● Exercise prompt
Make an exact copy of the listing below. Pictures stay out of it.

*** Source records ***

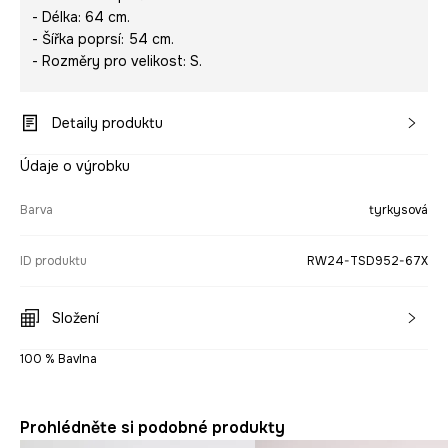
- Délka: 64 cm.
- Šířka poprsí: 54 cm.
- Rozměry pro velikost: S.
Detaily produktu
Údaje o výrobku
Barva
tyrkysová
ID produktu
RW24-TSD952-67X
Složení
100 % Bavlna
Prohlédněte si podobné produkty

*** End of Source records ***

● Reply to the task
- Délka: 64 cm.
- Šířka poprsí: 54 cm.
- Rozměry pro velikost: S.
Detaily produktu
Údaje o výrobku
Barva
tyrkysová
ID produktu
RW24-TSD952-67X
Složení
100 % Bavlna
Prohlédněte si podobné produkty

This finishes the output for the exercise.